= Beginning of Section =

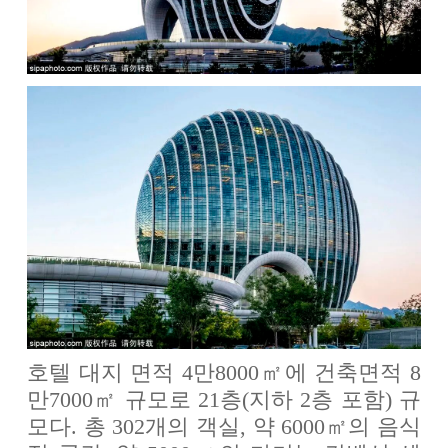
호텔 대지 면적 4만8000㎡에 건축면적 8
만7000㎡ 규모로 21층(지하 2층 포함) 규
모다. 총 302개의 객실, 약 6000㎡의 음식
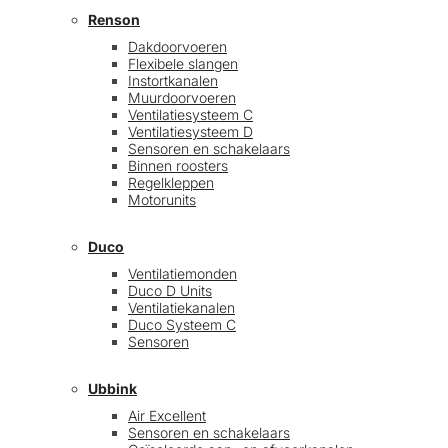
Renson
Dakdoorvoeren
Flexibele slangen
Instortkanalen
Muurdoorvoeren
Ventilatiesysteem C
Ventilatiesysteem D
Sensoren en schakelaars
Binnen roosters
Regelkleppen
Motorunits
Duco
Ventilatiemonden
Duco D Units
Ventilatiekanalen
Duco Systeem C
Sensoren
Ubbink
Air Excellent
Sensoren en schakelaars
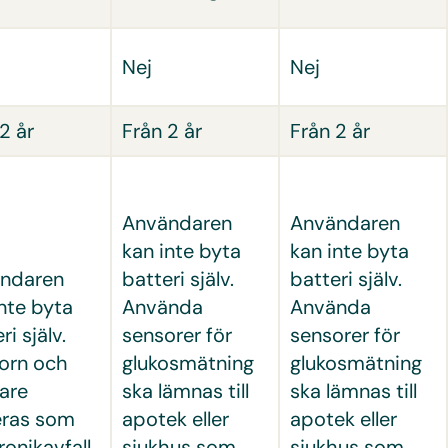
Nej
Nej
2 år
Från 2 år
Från 2 år
Användaren
Användaren
kan inte byta
kan inte byta
ndaren
batteri själv.
batteri själv.
nte byta
Använda
Använda
ri själv.
sensorer för
sensorer för
orn och
glukosmätning
glukosmätning
are
ska lämnas till
ska lämnas till
eras som
apotek eller
apotek eller
ronikavfall.
sjukhus som
sjukhus som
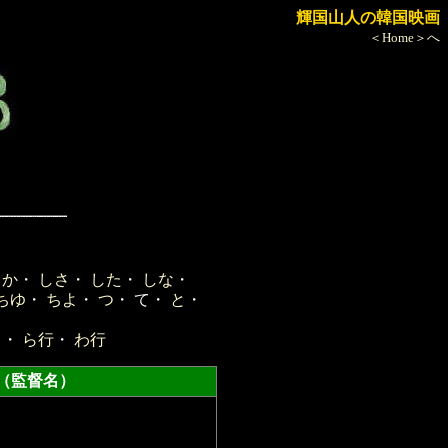
輝国山人の韓国映画
＜Home＞へ
しか
・
しさ
・
した
・
しな
・
ちゆ
・
ちよ
・
つ
・ て・
と
・
・
よ
・
ら行
・
わ行
監督名）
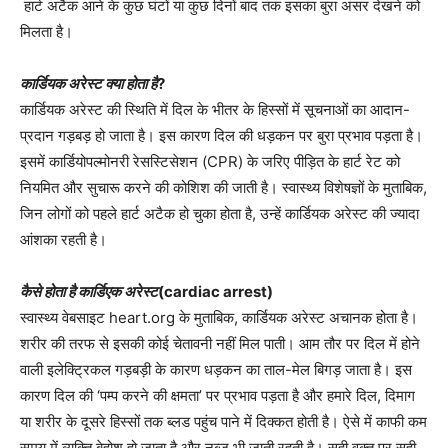
हार्ट अटैक आने के कुछ घंटों या कुछ दिनों बाद तक इसका बुरा असर देखने को
मिलता है।
कार्डियक अरेस्ट क्या होता है
?
कार्डियक अरेस्ट की स्थिति में दिल के भीतर के हिस्सों में सूचनाओं का आदान-
प्रदान गड़बड़ हो जाता है। इस कारण दिल की धड़कन पर बुरा प्रभाव पड़ता है।
इसमें कार्डियोपल्मोनरी रेसस्टिसेशन (CPR) के जरिए पीड़ित के हार्ट रेट को
नियमित और सुचारू करने की कोशिश की जाती है। स्वास्थ्य विशेषज्ञों के मुताबिक,
जिन लोगों को पहले हार्ट अटैक हो चुका होता है, उन्हें कार्डियक अरेस्ट की ज्यादा
आंशका रहती है।
कैसे होता है कार्डिएक अरेस्ट
(cardiac arrest)
स्वास्थ्य वेबसाइट heart.org के मुताबिक, कार्डियक अरेस्ट अचानक होता है।
शरीर की तरफ से इसकी कोई चेतावनी नहीं मिल पाती। आम तौर पर दिल में होने
वाली इलेक्ट्रिकल गड़बड़ी के कारण धड़कन का ताल-मेल बिगड़ जाता है। इस
कारण दिल की ‘पम्प करने की क्षमता’ पर प्रभाव पड़ता है और हमारे दिल, दिमाग
या शरीर के दूसरे हिस्सों तक ब्लड पहुंच पाने में दिक्कत होती है। ऐसे में काफी कम
समय में व्यक्ति बेहोश हो जाता है और नब्ज भी जाती रहती है। सही वक्त पर सही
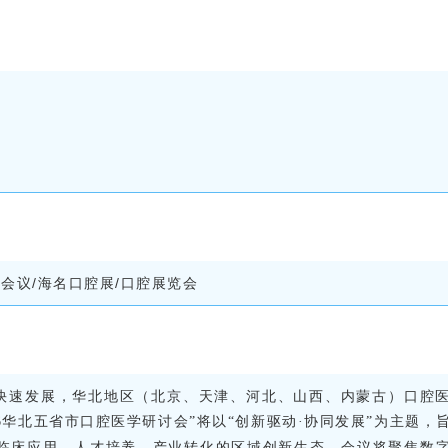
会议/海名口腔展/口腔展览会
快速发展，华北地区（北京、天津、河北、山西、内蒙古）口腔
6华北五省市口腔医学研讨会”将以“创新驱动·协同发展”为主题，
临床应用、人才培养、产业转化的区域创新生态。会议将聚焦数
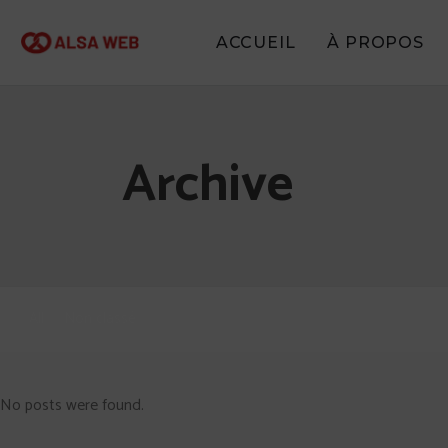
ACCUEIL
À PROPOS
Archive
All
Non classé
No posts were found.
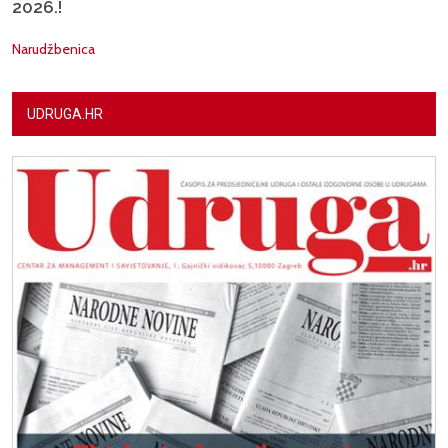
2026.!
Narudžbenica
UDRUGA.HR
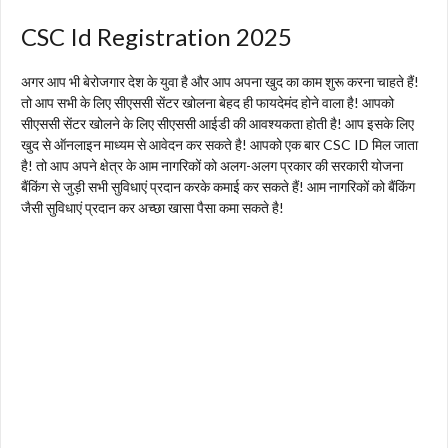
CSC Id Registration 2025
अगर आप भी बेरोजगार देश के युवा है और आप अपना खुद का काम शुरू करना चाहते हैं!
तो आप सभी के लिए सीएससी सेंटर खोलना बेहद ही फायदेमंद होने वाला है! आपको
सीएससी सेंटर खोलने के लिए सीएससी आईडी की आवश्यकता होती है! आप इसके लिए
खुद से ऑनलाइन माध्यम से आवेदन कर सकते है! आपको एक बार CSC ID मिल जाता
है! तो आप अपने क्षेत्र के आम नागरिकों को अलग-अलग प्रकार की सरकारी योजना
बैंकिंग से जुड़ी सभी सुविधाएं प्रदान करके कमाई कर सकते हैं!
आम नागरिकों को बैंकिंग
जैसी सुविधाएं प्रदान कर अच्छा खासा पैसा कमा सकते है!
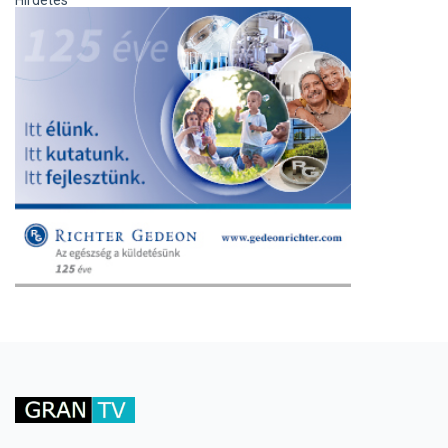
Hirdetés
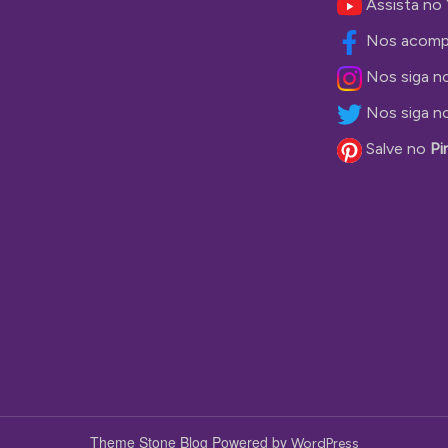
Assista no
Nos acomp
Nos siga n
Nos siga n
Salve no
Pi
Theme Stone Blog Powered by
WordPress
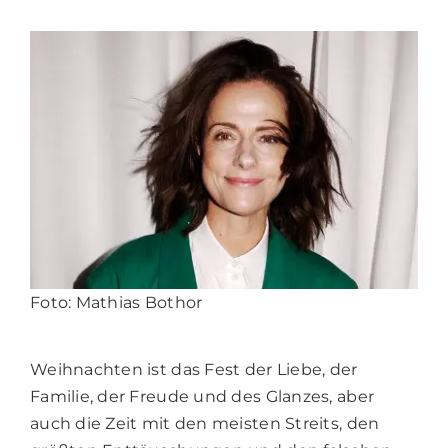
Foto: Mathias Bothor
Weihnachten ist das Fest der Liebe, der
Familie, der Freude und des Glanzes, aber
auch die Zeit mit den meisten Streits, den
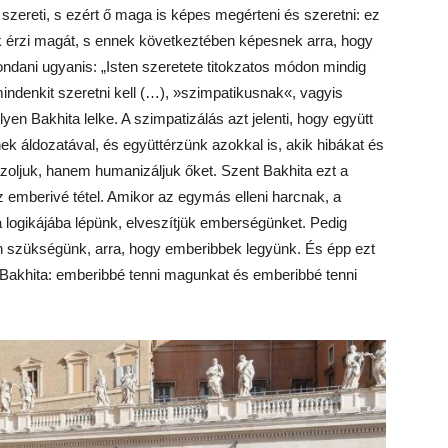
 szereti, s ezért ő maga is képes megérteni és szeretni: ez
ek érzi magát, s ennek következtében képesnek arra, hogy
dani ugyanis: „Isten szeretete titokzatos módon mindig
indenkit szeretni kell (…), »szimpatikusnak«, vagyis
yen Bakhita lelke. A szimpatizálás azt jelenti, hogy együtt
 áldozatával, és együttérzünk azokkal is, akik hibákat és
zoljuk, hanem humanizáljuk őket. Szent Bakhita ezt a
z emberivé tétel. Amikor az egymás elleni harcnak, a
logikájába lépünk, elveszítjük emberségünket. Pedig
n szükségünk, arra, hogy emberibbek legyünk. És épp ezt
 Bakhita: emberibbé tenni magunkat és emberibbé tenni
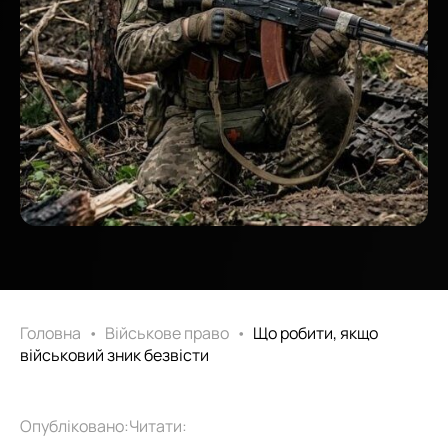
Головна
•
Військове право
•
Що робити, якщо
військовий зник безвісти
Опубліковано:
Читати:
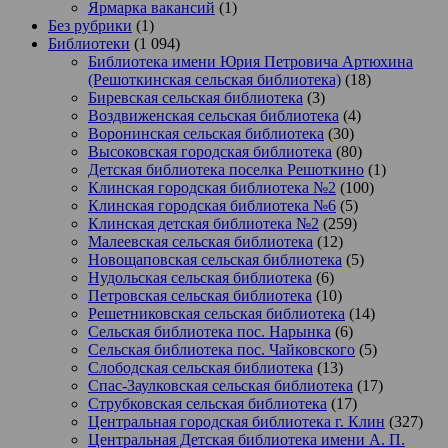
Ярмарка вакансий
(1)
Без рубрики
(1)
Библиотеки
(1 094)
Библиотека имени Юрия Петровича Артюхина
(Решоткинская сельская библиотека)
(18)
Биревская сельская библиотека
(3)
Воздвиженская сельская библиотека
(4)
Воронинская сельская библиотека
(30)
Высоковская городская библиотека
(80)
Детская библиотека поселка Решоткино
(1)
Клинская городская библиотека №2
(100)
Клинская городская библиотека №6
(5)
Клинская детская библиотека №2
(259)
Малеевская сельская библиотека
(12)
Новощаповская сельская библиотека
(5)
Нудольская сельская библиотека
(6)
Петровская сельская библиотека
(10)
Решетниковская сельская библиотека
(14)
Сельская библиотека пос. Нарынка
(6)
Сельская библиотека пос. Чайковского
(5)
Слободская сельская библиотека
(13)
Спас-Заулковская сельская библиотека
(17)
Струбковская сельская библиотека
(17)
Центральная городская библиотека г. Клин
(327)
Центральная Детская библиотека имени А. П.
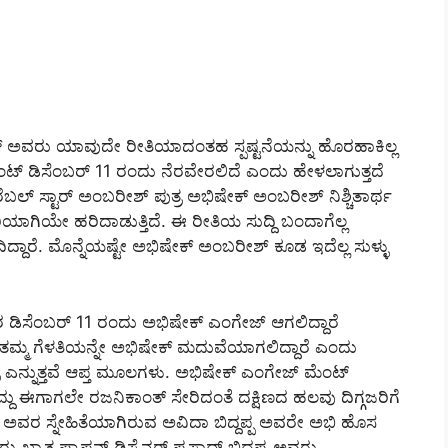
 ಅವರು ಯಾವುದೇ ರೀತಿಯಾದಂತಹ ಸ್ಪಷ್ಟನೆಯನ್ನು ಹೊರಹಾಕಿಲ್ಲ
ಟ್ ಡಿಸೆಂಬರ್ 11 ರಂದು ನೆರವೇರಲಿದೆ ಎಂದು ಹೇಳಲಾಗುತ್ತದೆ
ೆಬಲ್ ಸ್ಟಾರ್ ಅಂಬರೀಶ್ ಪುತ್ರ ಅಭಿಷೇಕ್ ಅಂಬರೀಶ್ ನಿಶ್ಚಿತಾರ್ಥ
ರಿಯಾಗಿಯೇ ಹರಿದಾಡುತ್ತಿದೆ. ಈ ರೀತಿಯ ಸುದ್ದಿ ಬಂದಾಗೆಲ್ಲ
ದಾರೆ. ಮೊನ್ನೆಯಷ್ಟೇ ಅಭಿಷೇಕ್ ಅಂಬರೀಶ್ ಕೂಡ ಇದೆಲ್ಲ ಸುಳ್ಳು
ಡಿಸೆಂಬರ್ 11 ರಂದು ಅಭಿಷೇಕ್ ಎಂಗೇಜ್ ಆಗಲಿದ್ದಾರೆ
ತಮ್ಮ ಗೆಳತಿಯನ್ನೇ ಅಭಿಷೇಕ್ ಮದುವೆಯಾಗಲಿದ್ದಾರೆ ಎಂದು
ತ್ರಿ ಎನ್ನುತ್ತವೆ ಆಪ್ತ ಮೂಲಗಳು. ಅಭಿಷೇಕ್ ಎಂಗೇಜ್ ಮೆಂಟ್
ಿದ್ದು ಈಗಾಗಲೇ ರಜನಿಕಾಂತ್ ಸೇರಿದಂತೆ ದಕ್ಷಿಣದ ಹಲವು ದಿಗ್ಗಜರಿಗೆ
ವರ ಸ್ನೇಹಿತೆಯಾಗಿರುವ ಅವಿದಾ ಬಿದ್ದಪ್ಪ ಅವರೇ ಅಭಿ ಹೊಸ
ವರು ಖ್ಯಾತ ಫ್ಯಾಷನ್ ಡಿಸೈನರ್ ಪ್ರಸಾದ್ ಬಿದ್ದಪ್ಪ ಅವರು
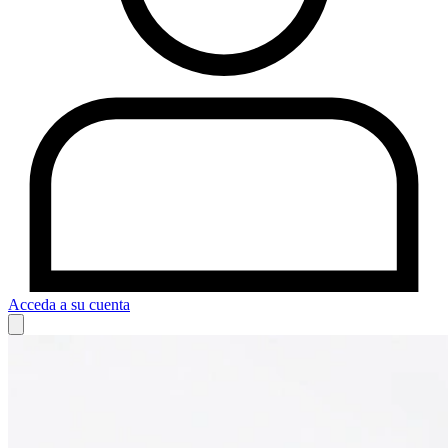
Acceda a su cuenta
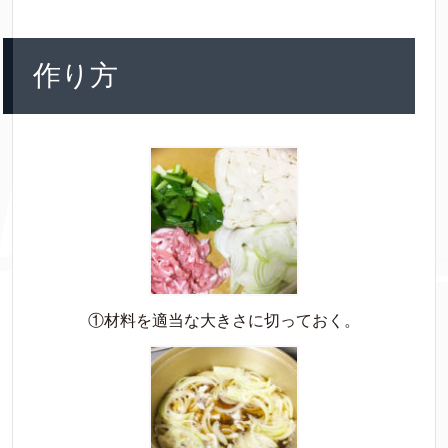
作り方
①材料を適当な大きさに切っておく。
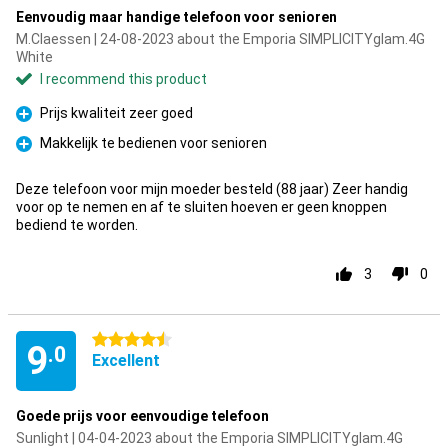
Eenvoudig maar handige telefoon voor senioren
M.Claessen | 24-08-2023 about the Emporia SIMPLICITYglam.4G
White
I recommend this product
Prijs kwaliteit zeer goed
Pro
Makkelijk te bedienen voor senioren
Pro
Deze telefoon voor mijn moeder besteld (88 jaar) Zeer handig
voor op te nemen en af te sluiten hoeven er geen knoppen
bediend te worden.
3
0
4.5 stars
9
.0
Excellent
Goede prijs voor eenvoudige telefoon
Sunlight | 04-04-2023 about the Emporia SIMPLICITYglam.4G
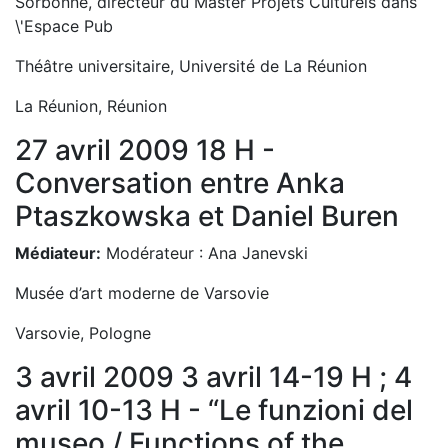
Sorbonne, directeur du Master Projets Culturels dans
\'Espace Pub
Théâtre universitaire, Université de La Réunion
La Réunion, Réunion
27 avril 2009 18 H -
Conversation entre Anka
Ptaszkowska et Daniel Buren
Médiateur:
Modérateur : Ana Janevski
Musée d’art moderne de Varsovie
Varsovie, Pologne
3 avril 2009 3 avril 14-19 H ; 4
avril 10-13 H - “Le funzioni del
museo / Functions of the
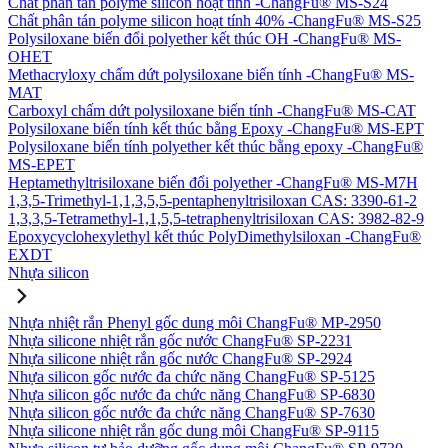
Chất phân tán polyme silicon hoạt tính -ChangFu® MS-S24
Chất phân tán polyme silicon hoạt tính 40% -ChangFu® MS-S25
Polysiloxane biến đổi polyether kết thúc OH -ChangFu® MS-
OHET
Methacryloxy chấm dứt polysiloxane biến tính -ChangFu® MS-
MAT
Carboxyl chấm dứt polysiloxane biến tính -ChangFu® MS-CAT
Polysiloxane biến tính kết thúc bằng Epoxy -ChangFu® MS-EPT
Polysiloxane biến tính polyether kết thúc bằng epoxy -ChangFu®
MS-EPET
Heptamethyltrisiloxane biến đổi polyether -ChangFu® MS-M7H
1,3,5-Trimethyl-1,1,3,5,5-pentaphenyltrisiloxan CAS: 3390-61-2
1,3,3,5-Tetramethyl-1,1,5,5-tetraphenyltrisiloxan CAS: 3982-82-9
Epoxycyclohexylethyl kết thúc PolyDimethylsiloxan -ChangFu®
EXDT
Nhựa silicon
Nhựa nhiệt rắn Phenyl gốc dung môi ChangFu® MP-2950
Nhựa silicone nhiệt rắn gốc nước ChangFu® SP-2231
Nhựa silicone nhiệt rắn gốc nước ChangFu® SP-2924
Nhựa silicon gốc nước đa chức năng ChangFu® SP-5125
Nhựa silicon gốc nước đa chức năng ChangFu® SP-6830
Nhựa silicon gốc nước đa chức năng ChangFu® SP-7630
Nhựa silicone nhiệt rắn gốc dung môi ChangFu® SP-9115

= End of Section =

* Requirement
Would you restate, exactly and with no pictures, the lines of the entries above from the one containing "ಡಿಸೆಂಬರ್ 11 ರಂದು ಅಭಿಷೇಕ್ ಎಂಗೇಜ್ ಆಗಲಿದ್ದಾರೆ" through the one containing "avril 10-13 H"?

* Exercise answer
ಡಿಸೆಂಬರ್ 11 ರಂದು ಅಭಿಷೇಕ್ ಎಂಗೇಜ್ ಆಗಲಿದ್ದಾರೆ
ತಮ್ಮ ಗೆಳತಿಯನ್ನೇ ಅಭಿಷೇಕ್ ಮದುವೆಯಾಗಲಿದ್ದಾರೆ ಎಂದು
ತ್ರಿ ಎನ್ನುತ್ತವೆ ಆಪ್ತ ಮೂಲಗಳು. ಅಭಿಷೇಕ್ ಎಂಗೇಜ್ ಮೆಂಟ್
ಿದ್ದು ಈಗಾಗಲೇ ರಜನಿಕಾಂತ್ ಸೇರಿದಂತೆ ದಕ್ಷಿಣದ ಹಲವು ದಿಗ್ಗಜರಿಗೆ
ವರ ಸ್ನೇಹಿತೆಯಾಗಿರುವ ಅವಿದಾ ಬಿದ್ದಪ್ಪ ಅವರೇ ಅಭಿ ಹೊಸ
ವರು ಖ್ಯಾತ ಫ್ಯಾಷನ್ ಡಿಸೈನರ್ ಪ್ರಸಾದ್ ಬಿದ್ದಪ್ಪ ಅವರು
Acceda a su cuenta
作り方
①材料を適当な大きさに切っておく。
Eenvoudig maar handige telefoon voor senioren
M.Claessen | 24-08-2023 about the Emporia SIMPLICITYglam.4G
White
I recommend this product
Prijs kwaliteit zeer goed
Pro
Makkelijk te bedienen voor senioren
Pro
Deze telefoon voor mijn moeder besteld (88 jaar) Zeer handig
voor op te nemen en af te sluiten hoeven er geen knoppen
bediend te worden.
3
0
4.5 stars
9
.0
Excellent
Goede prijs voor eenvoudige telefoon
Sunlight | 04-04-2023 about the Emporia SIMPLICITYglam.4G
Sorbonne, directeur du Master Projets Culturels dans
\'Espace Pub
Théâtre universitaire, Université de La Réunion
La Réunion, Réunion
27 avril 2009 18 H -
Conversation entre Anka
Ptaszkowska et Daniel Buren
Médiateur:
Modérateur : Ana Janevski
Musée d’art moderne de Varsovie
Varsovie, Pologne
3 avril 2009 3 avril 14-19 H ; 4
avril 10-13 H - “Le funzioni del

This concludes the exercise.